Data for analysis below:

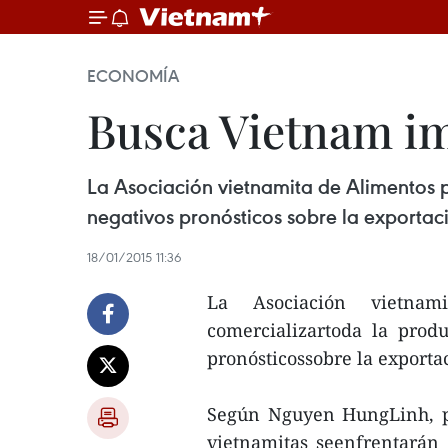
ECONOMÍA
Busca Vietnam im
La Asociación vietnamita de Alimentos p
negativos pronósticos sobre la exportaci
18/01/2015 11:36
La Asociación vietna
comercializartoda la prod
pronósticossobre la exporta
Según Nguyen HungLinh, pr
vietnamitas seenfrentarán 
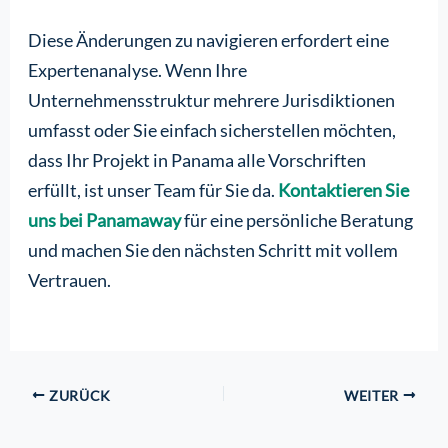
Diese Änderungen zu navigieren erfordert eine
Expertenanalyse. Wenn Ihre
Unternehmensstruktur mehrere Jurisdiktionen
umfasst oder Sie einfach sicherstellen möchten,
dass Ihr Projekt in Panama alle Vorschriften
erfüllt, ist unser Team für Sie da.
Kontaktieren Sie
uns bei Panamaway
für eine persönliche Beratung
und machen Sie den nächsten Schritt mit vollem
Vertrauen.
ZURÜCK
WEITER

End of Data for analysis.

* Assignment *
Check every line of the data, and copy the ones that contain "eine".

* Task output *
Diese Änderungen zu navigieren erfordert eine
für eine persönliche Beratung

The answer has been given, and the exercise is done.